*What is being asked*.
Within the records, which lines hold the string "left"? Report each one by copying it.

Data provided Block Start

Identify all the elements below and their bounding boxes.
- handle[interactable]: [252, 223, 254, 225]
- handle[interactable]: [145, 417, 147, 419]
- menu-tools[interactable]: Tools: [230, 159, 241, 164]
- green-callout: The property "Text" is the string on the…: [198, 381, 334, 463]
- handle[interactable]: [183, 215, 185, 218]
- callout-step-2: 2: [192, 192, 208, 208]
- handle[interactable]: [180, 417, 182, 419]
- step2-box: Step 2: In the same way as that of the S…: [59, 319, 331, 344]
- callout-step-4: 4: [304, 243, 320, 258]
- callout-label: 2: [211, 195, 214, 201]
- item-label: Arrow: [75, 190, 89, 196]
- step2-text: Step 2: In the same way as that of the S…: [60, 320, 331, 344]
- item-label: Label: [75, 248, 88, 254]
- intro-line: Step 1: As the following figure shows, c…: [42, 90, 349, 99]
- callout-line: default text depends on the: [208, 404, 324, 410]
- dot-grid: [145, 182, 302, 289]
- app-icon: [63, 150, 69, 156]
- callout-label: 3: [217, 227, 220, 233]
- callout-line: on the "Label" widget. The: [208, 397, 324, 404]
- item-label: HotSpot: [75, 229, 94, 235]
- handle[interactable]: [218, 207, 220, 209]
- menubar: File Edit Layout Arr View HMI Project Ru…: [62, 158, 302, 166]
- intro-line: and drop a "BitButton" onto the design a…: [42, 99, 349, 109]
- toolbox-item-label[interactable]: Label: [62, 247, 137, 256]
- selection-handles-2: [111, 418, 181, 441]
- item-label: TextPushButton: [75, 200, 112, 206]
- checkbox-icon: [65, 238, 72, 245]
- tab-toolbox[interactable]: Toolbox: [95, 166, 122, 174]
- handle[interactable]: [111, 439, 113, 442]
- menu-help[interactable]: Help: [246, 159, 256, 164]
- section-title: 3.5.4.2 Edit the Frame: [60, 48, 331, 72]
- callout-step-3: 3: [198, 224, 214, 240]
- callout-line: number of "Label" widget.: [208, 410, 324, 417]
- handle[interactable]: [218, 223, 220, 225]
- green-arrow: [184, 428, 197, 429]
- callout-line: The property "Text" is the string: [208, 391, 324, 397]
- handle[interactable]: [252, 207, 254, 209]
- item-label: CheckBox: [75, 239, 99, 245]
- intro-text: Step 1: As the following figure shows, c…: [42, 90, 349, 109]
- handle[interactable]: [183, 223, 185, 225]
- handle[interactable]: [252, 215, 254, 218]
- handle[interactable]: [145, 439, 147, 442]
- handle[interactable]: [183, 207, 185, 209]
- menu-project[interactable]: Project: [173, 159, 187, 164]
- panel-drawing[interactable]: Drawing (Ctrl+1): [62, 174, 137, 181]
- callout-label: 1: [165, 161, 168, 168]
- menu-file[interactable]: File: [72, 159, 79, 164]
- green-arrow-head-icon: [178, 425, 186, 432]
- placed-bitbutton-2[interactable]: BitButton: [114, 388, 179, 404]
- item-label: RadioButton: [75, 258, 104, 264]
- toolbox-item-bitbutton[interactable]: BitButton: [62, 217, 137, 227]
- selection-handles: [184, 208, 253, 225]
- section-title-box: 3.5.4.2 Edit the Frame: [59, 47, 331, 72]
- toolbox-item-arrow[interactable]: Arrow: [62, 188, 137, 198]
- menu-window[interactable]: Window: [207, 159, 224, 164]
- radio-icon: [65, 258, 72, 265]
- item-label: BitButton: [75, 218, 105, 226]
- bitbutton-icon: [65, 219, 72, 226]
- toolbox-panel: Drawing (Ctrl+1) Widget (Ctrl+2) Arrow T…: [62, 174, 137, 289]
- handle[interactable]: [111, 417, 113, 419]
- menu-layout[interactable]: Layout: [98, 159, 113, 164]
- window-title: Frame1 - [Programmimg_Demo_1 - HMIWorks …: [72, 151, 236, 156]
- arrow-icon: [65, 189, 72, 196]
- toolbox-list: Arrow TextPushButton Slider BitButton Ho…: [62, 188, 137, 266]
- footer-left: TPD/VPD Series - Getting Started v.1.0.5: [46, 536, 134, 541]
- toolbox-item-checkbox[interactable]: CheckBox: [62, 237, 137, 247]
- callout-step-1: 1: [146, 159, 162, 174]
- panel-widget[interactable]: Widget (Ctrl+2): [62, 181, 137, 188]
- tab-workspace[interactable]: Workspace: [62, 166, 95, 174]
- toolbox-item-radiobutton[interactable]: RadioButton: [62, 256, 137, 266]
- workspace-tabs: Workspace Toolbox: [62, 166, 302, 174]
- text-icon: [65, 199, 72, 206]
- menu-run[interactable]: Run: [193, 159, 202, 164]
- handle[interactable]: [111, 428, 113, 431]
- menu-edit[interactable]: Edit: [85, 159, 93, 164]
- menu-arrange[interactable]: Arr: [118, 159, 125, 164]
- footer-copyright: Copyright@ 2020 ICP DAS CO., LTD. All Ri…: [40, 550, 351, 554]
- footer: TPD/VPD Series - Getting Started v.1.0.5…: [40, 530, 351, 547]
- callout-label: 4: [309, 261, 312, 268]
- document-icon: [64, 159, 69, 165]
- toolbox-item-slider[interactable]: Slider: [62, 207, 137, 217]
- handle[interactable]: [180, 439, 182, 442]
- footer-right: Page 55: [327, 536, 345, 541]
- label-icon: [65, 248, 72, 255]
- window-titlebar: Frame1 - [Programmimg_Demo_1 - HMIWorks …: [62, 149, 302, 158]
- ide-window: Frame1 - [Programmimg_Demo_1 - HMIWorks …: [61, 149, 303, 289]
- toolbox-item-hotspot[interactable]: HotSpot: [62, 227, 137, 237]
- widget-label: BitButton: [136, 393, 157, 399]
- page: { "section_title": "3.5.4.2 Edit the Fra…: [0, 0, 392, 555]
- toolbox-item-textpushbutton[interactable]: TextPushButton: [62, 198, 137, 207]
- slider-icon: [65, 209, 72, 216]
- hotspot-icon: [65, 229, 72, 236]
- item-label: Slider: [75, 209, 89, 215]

Data provided Block End
Data provided Block Start

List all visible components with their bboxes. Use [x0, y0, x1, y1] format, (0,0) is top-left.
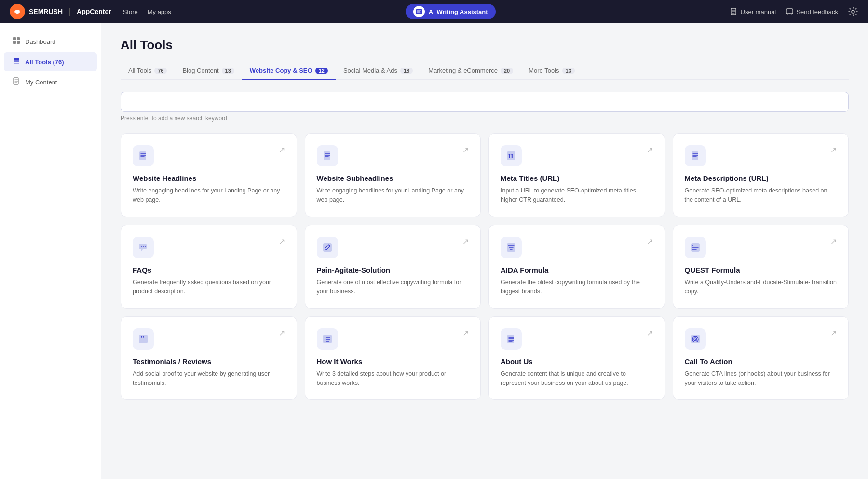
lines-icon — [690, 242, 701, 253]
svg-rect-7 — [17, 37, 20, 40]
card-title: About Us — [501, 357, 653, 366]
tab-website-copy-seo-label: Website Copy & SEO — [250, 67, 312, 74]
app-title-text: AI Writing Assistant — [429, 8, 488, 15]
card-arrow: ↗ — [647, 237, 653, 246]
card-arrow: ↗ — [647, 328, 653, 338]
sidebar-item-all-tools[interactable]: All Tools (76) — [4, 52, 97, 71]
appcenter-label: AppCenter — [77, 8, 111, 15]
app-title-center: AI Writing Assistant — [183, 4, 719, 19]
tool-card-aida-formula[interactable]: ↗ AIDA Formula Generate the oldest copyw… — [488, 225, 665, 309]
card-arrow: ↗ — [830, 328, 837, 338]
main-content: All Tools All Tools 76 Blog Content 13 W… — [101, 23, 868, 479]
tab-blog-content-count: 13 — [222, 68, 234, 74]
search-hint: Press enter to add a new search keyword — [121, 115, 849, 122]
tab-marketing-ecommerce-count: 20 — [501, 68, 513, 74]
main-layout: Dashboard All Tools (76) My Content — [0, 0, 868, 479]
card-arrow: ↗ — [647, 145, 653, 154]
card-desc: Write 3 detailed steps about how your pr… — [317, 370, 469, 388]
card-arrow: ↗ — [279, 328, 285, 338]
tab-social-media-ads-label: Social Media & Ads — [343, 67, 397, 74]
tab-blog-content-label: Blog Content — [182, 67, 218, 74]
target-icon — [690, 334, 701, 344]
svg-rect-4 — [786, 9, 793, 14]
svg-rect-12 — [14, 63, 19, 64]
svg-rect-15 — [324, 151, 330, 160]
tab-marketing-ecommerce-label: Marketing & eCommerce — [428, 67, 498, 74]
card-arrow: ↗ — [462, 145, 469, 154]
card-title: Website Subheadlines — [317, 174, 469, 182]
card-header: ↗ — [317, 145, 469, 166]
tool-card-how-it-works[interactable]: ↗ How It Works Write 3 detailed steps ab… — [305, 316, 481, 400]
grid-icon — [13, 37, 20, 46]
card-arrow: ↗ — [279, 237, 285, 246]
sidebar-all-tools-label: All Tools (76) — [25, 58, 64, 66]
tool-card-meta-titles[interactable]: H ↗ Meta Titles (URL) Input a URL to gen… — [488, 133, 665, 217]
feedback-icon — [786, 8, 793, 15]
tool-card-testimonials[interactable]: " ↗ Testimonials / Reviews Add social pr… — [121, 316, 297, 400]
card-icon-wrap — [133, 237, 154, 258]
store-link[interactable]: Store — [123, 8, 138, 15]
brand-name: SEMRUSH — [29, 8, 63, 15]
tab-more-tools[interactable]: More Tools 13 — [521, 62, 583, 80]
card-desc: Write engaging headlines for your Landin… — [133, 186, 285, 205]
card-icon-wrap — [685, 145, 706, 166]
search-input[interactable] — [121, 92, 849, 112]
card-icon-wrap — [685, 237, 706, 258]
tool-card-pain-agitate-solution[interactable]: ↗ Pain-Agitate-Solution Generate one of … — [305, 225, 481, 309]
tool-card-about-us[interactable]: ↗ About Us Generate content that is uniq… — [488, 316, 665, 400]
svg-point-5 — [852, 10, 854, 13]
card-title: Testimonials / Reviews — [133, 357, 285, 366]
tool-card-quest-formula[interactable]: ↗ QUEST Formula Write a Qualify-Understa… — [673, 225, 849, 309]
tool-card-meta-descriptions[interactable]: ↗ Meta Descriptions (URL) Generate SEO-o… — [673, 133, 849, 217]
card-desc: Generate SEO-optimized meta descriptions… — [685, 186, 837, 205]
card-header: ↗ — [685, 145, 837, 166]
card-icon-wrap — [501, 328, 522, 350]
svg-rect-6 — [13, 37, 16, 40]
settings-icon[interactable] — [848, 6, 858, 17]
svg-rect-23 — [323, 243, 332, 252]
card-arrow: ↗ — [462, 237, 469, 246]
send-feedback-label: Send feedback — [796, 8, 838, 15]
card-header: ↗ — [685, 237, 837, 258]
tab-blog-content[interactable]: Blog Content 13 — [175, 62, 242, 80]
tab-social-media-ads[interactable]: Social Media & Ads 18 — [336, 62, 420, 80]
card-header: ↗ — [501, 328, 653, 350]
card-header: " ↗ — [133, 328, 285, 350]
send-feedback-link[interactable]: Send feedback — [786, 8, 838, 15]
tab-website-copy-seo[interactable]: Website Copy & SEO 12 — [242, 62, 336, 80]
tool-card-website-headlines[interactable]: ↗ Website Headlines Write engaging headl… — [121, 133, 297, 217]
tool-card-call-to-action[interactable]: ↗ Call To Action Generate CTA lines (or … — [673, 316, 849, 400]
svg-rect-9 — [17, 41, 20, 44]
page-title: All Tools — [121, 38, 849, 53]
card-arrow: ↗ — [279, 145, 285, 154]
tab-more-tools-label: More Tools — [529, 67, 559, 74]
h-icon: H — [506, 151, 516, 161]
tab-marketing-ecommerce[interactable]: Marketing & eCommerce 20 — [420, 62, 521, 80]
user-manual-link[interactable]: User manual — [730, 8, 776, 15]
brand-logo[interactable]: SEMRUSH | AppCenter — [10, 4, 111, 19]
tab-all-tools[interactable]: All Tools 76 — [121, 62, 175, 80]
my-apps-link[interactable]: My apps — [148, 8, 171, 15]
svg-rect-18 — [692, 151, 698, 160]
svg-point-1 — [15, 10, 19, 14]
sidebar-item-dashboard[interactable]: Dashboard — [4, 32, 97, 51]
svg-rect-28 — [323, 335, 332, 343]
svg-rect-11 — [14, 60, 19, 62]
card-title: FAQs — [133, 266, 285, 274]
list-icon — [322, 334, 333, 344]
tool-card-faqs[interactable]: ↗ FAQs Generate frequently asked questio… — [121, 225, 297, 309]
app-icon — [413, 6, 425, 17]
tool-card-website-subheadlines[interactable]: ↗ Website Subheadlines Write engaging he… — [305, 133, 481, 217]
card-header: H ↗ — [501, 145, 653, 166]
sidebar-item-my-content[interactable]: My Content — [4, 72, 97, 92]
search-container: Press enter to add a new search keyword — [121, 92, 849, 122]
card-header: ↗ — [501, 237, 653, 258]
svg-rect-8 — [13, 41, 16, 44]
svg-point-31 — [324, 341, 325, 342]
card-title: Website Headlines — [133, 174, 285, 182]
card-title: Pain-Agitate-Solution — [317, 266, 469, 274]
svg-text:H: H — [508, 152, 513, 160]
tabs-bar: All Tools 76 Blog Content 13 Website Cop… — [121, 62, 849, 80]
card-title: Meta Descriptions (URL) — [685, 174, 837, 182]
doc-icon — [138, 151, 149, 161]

Data provided Block End

*Final answer*.
- footer-left: TPD/VPD Series - Getting Started v.1.0.5: [46, 536, 134, 541]
List all visible components with their bboxes. Use [x0, y0, x1, y1] format, (0,0) is top-left.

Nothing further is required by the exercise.